Les agriculteurs préoccupés par l'indisponibilité et la cherté des engrais azotés
L'accalmie des cours des engrais azotés sur les marchés internationaux n’a pas eu de répercussions significatives au niveau national. Les agriculteurs paient très cher un intrant agricole indispensable à la bonne tenue et au rendement des cultures. Du moins, quand ils le trouvent.
Essentiels à la production d’oléagineux et de blé tendre, les engrais azotés atteignent actuellement des prix exorbitants, et leur disponibilité n’est pas toujours garantie. Les tarifs de ces engrais élaborés à partir de gaz naturel, une ressource stratégique qui pèse plus de la moitié de leur coût de production, a connu une hausse vertigineuse depuis 2020.
En cause, les problèmes d'approvisionnement liés d'abord à la crise sanitaire, puis à la guerre en Ukraine, qui ont eu un effet négatif sur le prix et la disponibilité de ces intrants agricoles ; principalement l’ammonitrate et l’urée 46, dont les tarifs ont quasiment triplé. Les fabricants d’engrais azotés ont, pendant une certaine période, diminué leurs productions en réaction à l’envolée des prix du gaz naturel.
Or, le prix de la solution azotée a connu une baisse ces derniers mois. Baisse qui ne se répercute pas sur le marché national. “Les engrais azotés sont devenus inaccessibles aux petits agriculteurs”, déplore Abdellatif Houmadis, agriculteur dans la région de Safi, où il cultive de l’orge et des oliviers notamment. “Le quintal d’urée 46 dépasse les 1.000 DH.”
Dans la région de Marrakech, un autre agriculteur tempère: "Le prix de l’urée est cette semaine de 920 DH/quintal.” Cependant, il tient à rappeler que ces prix peuvent varier selon les régions de 20 à 30 DH, du fait des frais de transport.
"Les spéculateurs participent à la hausse des prix"
Lors de la précédente campagne agricole, la hausse des prix des engrais azotés était corrélée à celle du gaz. Mais la légère baisse des tarifs de la solution azotée dans plusieurs pays n’a pas impacté de la même manière le marché national. Quelle en est la raison ?
Selon plusieurs acteurs du secteur agricole, cette hausse des tarifs est principalement due aux spéculateurs. “Certains opérateurs achètent et stockent des quantités importantes d’engrais azotés”, explique un ingénieur agronome.

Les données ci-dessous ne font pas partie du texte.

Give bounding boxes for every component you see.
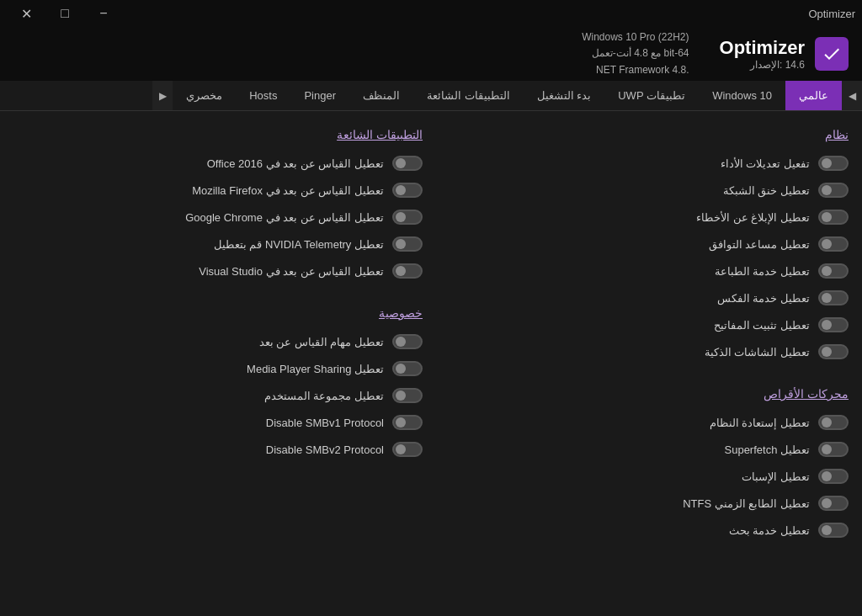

Et d’ajouter : “Ils ne les mettent en vente qu’à partir du moment où la demande est importante, notamment en janvier et février, et plus particulièrement quand il pleut, afin de les vendre au prix fort.” Au regard de l’importance des engrais azotés dans le rendement des cultures, certains agriculteurs n’ont d’autres choix que de suivre la tendance haussière des prix, “mais encore faut-il le trouver”, s’insurge Abdellatif Houmadis.
Lors du lancement de la campagne agricole, le 19 octobre 2022, le département de l’Agriculture avait assuré que, pour les engrais azotés importés, “la situation d’approvisionnement sera suivie de près au cours de la campagne, sachant que ces fertilisants sont utilisés particulièrement après la levée des cultures vers janvier et février”. Interrogé sur les raisons du manque de disponibilité des engrais azotés, le ministère de l’Agriculture n'a toujours pas réagi.
En l'absence d'engrais azotés, les agriculteurs utilisent de plus en plus les engrais blends (NPK) qui apportent également les besoins nutritifs nécessaires à la croissance des plantes. Leurs prix n’ont pas connu de progression importante en raison de leur faible teneur en unités d’azote (15), en comparaison aux engrais azotés (33).
Toutefois, cette solution présente quelques inconvénients majeurs, dont des pertes en termes de rendement. "En utilisant les engrais azotés dans les cultures céréalières, une graine peut donner quatre ou cinq épis”, nous apprend Ilyas Lakhdar, ingénieur agronome. “En l’absence de ces intrants, le tallage n’est pas favorisé et la graine ne donne qu’un seul ou deux épis, même si les engrais blends sont épandus.”